Two different approaches have been used in the literature to describe the effects of ionisation of surfactants on the surface pressure, Π. One approach is based on a molecular model for a charged monolayer, in which the mutual repulsion of the long-chain surfactant ions results in an additional surface pressure, Πel, calculated with the Gouy–Chapman theory for the formation of a diffuse electric double layer, and with counterion binding in the Stern–Helmholtz layer adjacent to the surfactant monolayer. The other approach regards the surface as a two-dimensional solution defined as a Gibbs dividing surface, which is electroneutral by definition. In this approach, the adsorption of any ion is the sum of its excesses in the monolayer and the electrical double layer; no assumptions are made about the spatial distribution of charges. It has been shown that both models can produce a reasonable description of experimental results obtained for solutions of a single ionic surfactant (RX) with or without inorganic electrolyte (XY). In many cases, measurements of Π vs. mean ionic activity at different salt concentrations (cXY) are found to coincide on a single curve, implying that at given mean ionic activity both adsorption and Π are independent of cXY, i.e. that double-layer contributions to the surface pressure are negligible.
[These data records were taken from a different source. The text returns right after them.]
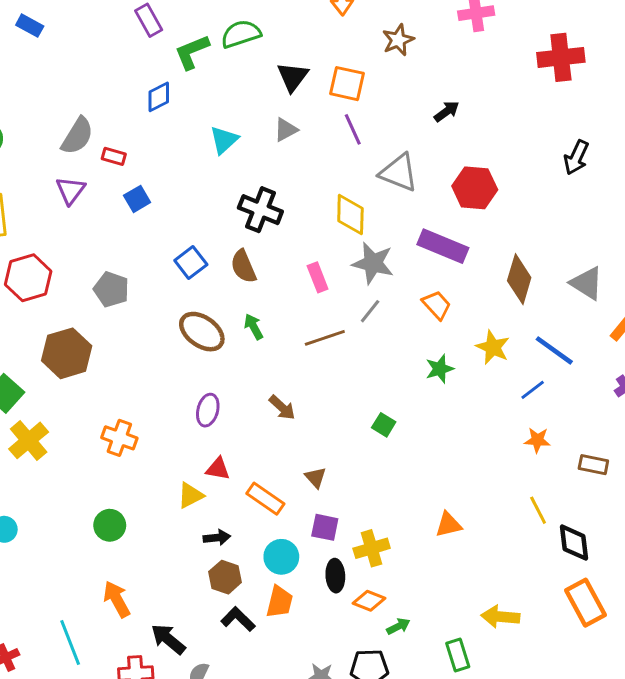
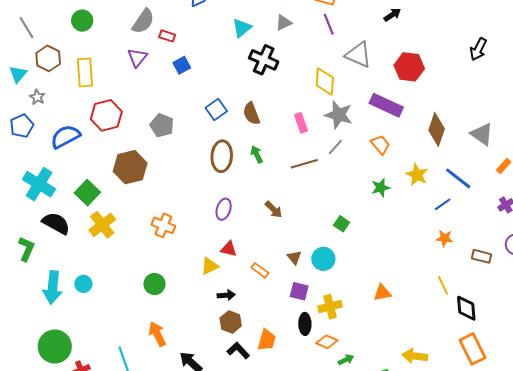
black cross: (260, 210) -> (264, 60), moved
brown ellipse: (202, 332) -> (222, 156), turned 56
orange rectangle: (265, 499) -> (260, 270), size x0.7
cyan circle: (281, 557) -> (323, 259), moved

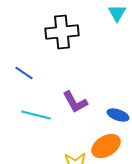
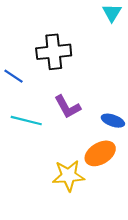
black cross: (62, 32) -> (54, 52), moved

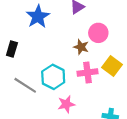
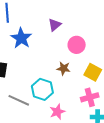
brown star: (81, 47) -> (64, 68), moved
pink cross: (88, 72) -> (90, 97), moved

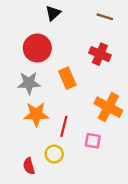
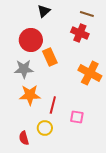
red cross: (100, 54) -> (80, 33), moved
orange rectangle: (67, 78) -> (50, 57), moved
orange cross: (108, 107) -> (90, 73), moved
In addition, the electroneutral 2-D solution approach has resulted in a simple explanation of several typical features of mixed ionic surfactant solutions, in particular for mixtures of anionic and cationic surfactants. In mixed solutions too, double-layer effects appear to be negligible. We present arguments for such negligibility. One reason is a significant degree of binding between adsorbed surface active ions (R) and counterions (X); another is that for 1:1 electrolytes, the contribution of the diffuse double layer to the adsorption of the combination (RX) vanishes. As a result, it is possible to interpret the same experimental data in terms of both models.